Because pottery has traditionally been used to save or store things, Walker feels her simple pots represent hope and the promise of tomorrow. “These jars, descended from ancient prototypes, carry ancient emblems. They stand in testimony to what has been achieved, what has been hoped for, and what may also be lost. They are at once spectators and votaries,” she says.
Part of the impact of the exhibit derives from the sheer number of vessels and the variety of their colors and finishes. It’s hard to resist touching them, although many guests didn’t repress this urge at Pergola’s opening party this past weekend, when lots of individual vessels and whole curated groups (vessel families, as it were) went happily to their new homes. Some collectors even asked Walker to bless and kiss them goodbye. Rod Pleasants, president of McIver Morgan Interior Design and Architecture, bought three vessels, each with a subtle celadon glaze. He plans on keeping one, and giving the other two as gifts. “Walker works in a wide range of color and style,” he says. “The vessels move from very subtle matte finishes to vibrant intense color—not many artists are capable of that.”
“The elements of human innovation, community, survival, and hope are implied in this collection,” Walker says. “Human survival is no longer an individual crisis. The future of the planet itself has become a commonplace of international debate. The human community grows closer in the face of such a threat, and our survival will depend not only on cooperation and change but, to an even greater extent, on our struggle to become more conscious and generous, the aspirations of the sangha, the Buddhist devotional community.”
All told, the vessels range from crude to more refined, reflecting the diversity within a community. However they end up, they all start as simple, unglazed, earthen pots from Mexico, similar to the vessels made in rural cultures for centuries. Some get left partially raw, while others are highly saturated with pigment. Walker then embeds a fragment of a Tibetan prayer flag in the surface, a gesture that, according to artdaily.org, “evokes the long tradition in Tibet of making “treasure vases”—small decorated jars filled with talismans and sacred stones that are sealed and buried to bless and protect the earth and its beings—while simultaneously symbolizing spiritual generosity.”

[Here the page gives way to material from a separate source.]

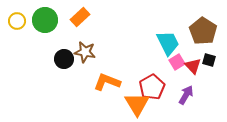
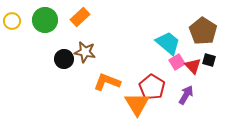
yellow circle: moved 5 px left
cyan trapezoid: rotated 24 degrees counterclockwise
red pentagon: rotated 10 degrees counterclockwise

Walker then numbers each vessel and applies one of an array of finishes. “The washes, patinas, and textures created are distinctive and beautiful,” says Agnes Gund, former president of the Museum of Modern Art (MoMA) and Walker’s friend. Gund first admired Kathryn’s exquisite vessels some years ago. “They have stuck with me ever since,” Gund says. “I feel that each piece, despite its small stature, is a powerful presence capable of standing on its own—unique little jewels in a wide range of colors, textures, and embellishments. With their subtle distinctions in size and shape, they seem to reference different cultures and periods of history.” While those washed in celadon are reminiscent of fine Korean pottery, others, according to Gund, are highly decorated with an intricate and repetitive motif that suggests fine china. Some bring the ceramics of ancient Persia to mind, or recall Japanese calligraphy and Chinese scroll paintings. “The installation of one thousand pots is provocative and uplifting, too,” Gund says, “and symbolic of the differences and beauty in every individual. It speaks to the unique presence each of us contributes to the world and to the vital importance of our commonality.”
On a more material level, all of the individual vessels are $90 each, regardless of size. Groupings of vitrines (curated by Gund and Whitman together) range from about $370 to $1,150, depending in the number of vessels in each.